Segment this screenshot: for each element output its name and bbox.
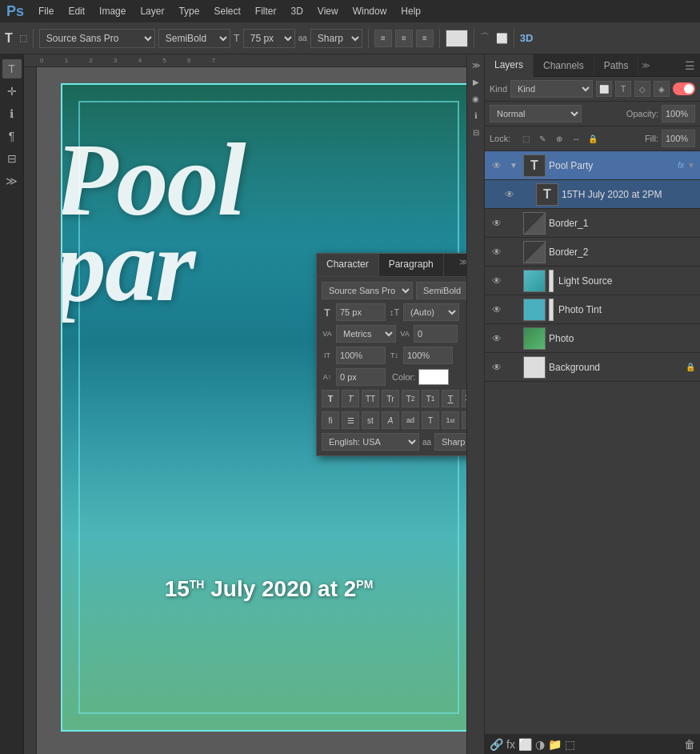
layer-border1[interactable]: 👁 Border_1 xyxy=(485,209,700,238)
strip-btn-4[interactable]: ℹ xyxy=(469,108,483,122)
fill-input[interactable] xyxy=(662,130,695,147)
align-tool-button[interactable]: ⊟ xyxy=(2,149,22,168)
antialiasing-select[interactable]: Sharp xyxy=(310,29,362,48)
menu-3d[interactable]: 3D xyxy=(285,4,310,18)
scale-v-input[interactable] xyxy=(403,347,453,364)
layer-light-source[interactable]: 👁 Light Source xyxy=(485,267,700,295)
move-tool-button[interactable]: ✛ xyxy=(2,82,22,101)
filter-smart-icon[interactable]: ◈ xyxy=(654,81,670,97)
layer-photo-tint[interactable]: 👁 Photo Tint xyxy=(485,295,700,324)
align-center-button[interactable]: ≡ xyxy=(395,30,413,47)
antialiasing-method-select[interactable]: Sharp xyxy=(434,433,466,451)
strip-btn-5[interactable]: ⊟ xyxy=(469,125,483,139)
language-select[interactable]: English: USA xyxy=(322,433,419,451)
discretionary-button[interactable]: ad xyxy=(402,411,419,429)
add-style-icon[interactable]: fx xyxy=(506,738,515,751)
panel-menu-icon[interactable]: ☰ xyxy=(685,59,695,72)
filter-toggle[interactable] xyxy=(673,82,695,95)
lock-transparent-icon[interactable]: ⬚ xyxy=(518,131,533,146)
font-family-select[interactable]: Source Sans Pro xyxy=(39,29,155,48)
menu-edit[interactable]: Edit xyxy=(62,4,91,18)
font-size-input[interactable] xyxy=(336,303,386,321)
menu-view[interactable]: View xyxy=(311,4,345,18)
layer-date-visibility[interactable]: 👁 xyxy=(502,187,517,202)
3d-button[interactable]: 3D xyxy=(520,32,534,44)
char-font-family[interactable]: Source Sans Pro xyxy=(322,282,413,299)
panel-expand-icon[interactable]: ≫ xyxy=(638,61,653,70)
menu-window[interactable]: Window xyxy=(346,4,394,18)
menu-type[interactable]: Type xyxy=(172,4,206,18)
superscript-button[interactable]: T2 xyxy=(402,390,419,407)
font-style-select[interactable]: SemiBold xyxy=(158,29,230,48)
baseline-input[interactable] xyxy=(336,368,386,386)
strip-btn-2[interactable]: ▶ xyxy=(469,74,483,89)
blend-mode-select[interactable]: Normal xyxy=(490,105,582,122)
opacity-input[interactable] xyxy=(662,105,695,122)
layer-pool-party-expand[interactable]: ▼ xyxy=(507,161,520,170)
layer-photo-tint-visibility[interactable]: 👁 xyxy=(490,303,504,317)
panel-expand-icon[interactable]: ≫ xyxy=(454,254,466,276)
layer-border1-visibility[interactable]: 👁 xyxy=(490,216,504,231)
subscript-button[interactable]: T1 xyxy=(422,390,439,407)
strikethrough-button[interactable]: TT xyxy=(462,390,466,407)
layer-border2-visibility[interactable]: 👁 xyxy=(490,245,504,259)
tab-character[interactable]: Character xyxy=(317,254,379,276)
strip-btn-3[interactable]: ◉ xyxy=(469,91,483,106)
tab-paths[interactable]: Paths xyxy=(594,55,639,76)
lock-image-icon[interactable]: ✎ xyxy=(535,131,550,146)
layer-pool-party[interactable]: 👁 ▼ T Pool Party fx ▼ xyxy=(485,151,700,180)
kerning-input[interactable] xyxy=(414,325,458,343)
warp-text-icon[interactable]: ⌒ xyxy=(480,31,490,45)
leading-select[interactable]: (Auto) xyxy=(403,303,459,321)
new-group-icon[interactable]: 📁 xyxy=(548,738,562,751)
add-mask-icon[interactable]: ⬜ xyxy=(518,738,532,751)
color-picker[interactable] xyxy=(418,369,449,385)
extra-tool-button[interactable]: ≫ xyxy=(2,171,22,191)
layer-pool-party-visibility[interactable]: 👁 xyxy=(490,158,504,173)
fraction-button[interactable]: ½ xyxy=(462,411,466,429)
ordinal-button[interactable]: 1st xyxy=(442,411,459,429)
menu-filter[interactable]: Filter xyxy=(249,4,283,18)
info-tool-button[interactable]: ℹ xyxy=(2,104,22,123)
type-tool-icon[interactable]: T xyxy=(5,31,13,46)
align-left-button[interactable]: ≡ xyxy=(374,30,392,47)
titling-button[interactable]: T xyxy=(422,411,439,429)
delete-layer-icon[interactable]: 🗑 xyxy=(684,738,695,751)
filter-text-icon[interactable]: T xyxy=(615,81,631,97)
layer-photo-visibility[interactable]: 👁 xyxy=(490,331,504,346)
color-swatch[interactable] xyxy=(446,30,468,47)
oldstyle-button[interactable]: ☰ xyxy=(342,411,359,429)
font-size-select[interactable]: 75 px xyxy=(243,29,295,48)
paragraph-icon-button[interactable]: ¶ xyxy=(2,126,22,146)
strip-btn-1[interactable]: ≫ xyxy=(469,58,483,72)
stylistic-button[interactable]: st xyxy=(362,411,379,429)
italic-button[interactable]: T xyxy=(342,390,359,407)
scale-h-input[interactable] xyxy=(336,347,386,364)
lock-all-icon[interactable]: 🔒 xyxy=(586,131,600,146)
swash-button[interactable]: A xyxy=(382,411,399,429)
layer-background-visibility[interactable]: 👁 xyxy=(490,360,504,375)
tracking-select[interactable]: Metrics xyxy=(336,325,396,343)
layer-light-source-visibility[interactable]: 👁 xyxy=(490,274,504,288)
new-layer-icon[interactable]: ⬚ xyxy=(565,738,575,751)
tab-layers[interactable]: Layers xyxy=(485,54,534,77)
lock-position-icon[interactable]: ⊕ xyxy=(552,131,566,146)
layer-fx-arrow[interactable]: ▼ xyxy=(687,161,695,170)
type-tool-button[interactable]: T xyxy=(2,59,22,78)
ligature-button[interactable]: fi xyxy=(322,411,339,429)
link-layers-icon[interactable]: 🔗 xyxy=(490,738,503,751)
menu-image[interactable]: Image xyxy=(93,4,132,18)
layer-background[interactable]: 👁 Background 🔒 xyxy=(485,353,700,382)
filter-shape-icon[interactable]: ◇ xyxy=(634,81,650,97)
char-font-style[interactable]: SemiBold xyxy=(416,282,466,299)
menu-layer[interactable]: Layer xyxy=(134,4,170,18)
bold-button[interactable]: T xyxy=(322,390,339,407)
add-adjustment-icon[interactable]: ◑ xyxy=(535,738,545,751)
lock-artboard-icon[interactable]: ↔ xyxy=(569,131,583,146)
allcaps-button[interactable]: TT xyxy=(362,390,379,407)
layer-photo[interactable]: 👁 Photo xyxy=(485,324,700,353)
menu-file[interactable]: File xyxy=(32,4,60,18)
smallcaps-button[interactable]: Tr xyxy=(382,390,399,407)
menu-select[interactable]: Select xyxy=(207,4,246,18)
layer-date[interactable]: 👁 T 15TH July 2020 at 2PM xyxy=(485,180,700,209)
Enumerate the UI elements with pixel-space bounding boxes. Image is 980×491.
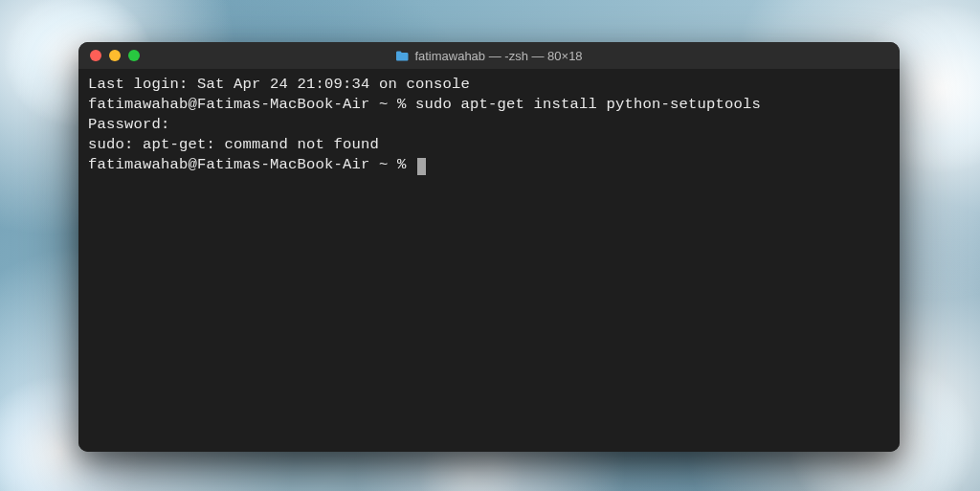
terminal-line-last-login: Last login: Sat Apr 24 21:09:34 on conso… (88, 75, 890, 95)
traffic-lights (78, 50, 140, 61)
terminal-line-error: sudo: apt-get: command not found (88, 135, 890, 155)
shell-command: sudo apt-get install python-setuptools (415, 96, 761, 113)
terminal-line-current-prompt: fatimawahab@Fatimas-MacBook-Air ~ % (88, 155, 890, 175)
terminal-line-password: Password: (88, 115, 890, 135)
terminal-line-cmd-1: fatimawahab@Fatimas-MacBook-Air ~ % sudo… (88, 95, 890, 115)
title-bar[interactable]: fatimawahab — -zsh — 80×18 (78, 42, 900, 69)
shell-prompt: fatimawahab@Fatimas-MacBook-Air ~ % (88, 156, 415, 173)
maximize-icon[interactable] (128, 50, 140, 61)
terminal-body[interactable]: Last login: Sat Apr 24 21:09:34 on conso… (78, 69, 900, 452)
minimize-icon[interactable] (109, 50, 121, 61)
shell-prompt: fatimawahab@Fatimas-MacBook-Air ~ % (88, 96, 415, 113)
cursor-icon (417, 158, 426, 175)
window-title: fatimawahab — -zsh — 80×18 (414, 49, 582, 63)
close-icon[interactable] (90, 50, 101, 61)
window-title-wrap: fatimawahab — -zsh — 80×18 (78, 49, 900, 63)
terminal-window[interactable]: fatimawahab — -zsh — 80×18 Last login: S… (78, 42, 900, 452)
folder-icon (395, 51, 409, 61)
··········
Exercise directions>
From the records above, pull out every line containing the word "MacBook".

Reply to the exercise>
terminal-line-current-prompt: fatimawahab@Fatimas-MacBook-Air ~ % (88, 155, 890, 175)
terminal-line-cmd-1: fatimawahab@Fatimas-MacBook-Air ~ % sudo… (88, 95, 890, 115)
shell-prompt: fatimawahab@Fatimas-MacBook-Air ~ % (88, 156, 415, 173)
shell-prompt: fatimawahab@Fatimas-MacBook-Air ~ % (88, 96, 415, 113)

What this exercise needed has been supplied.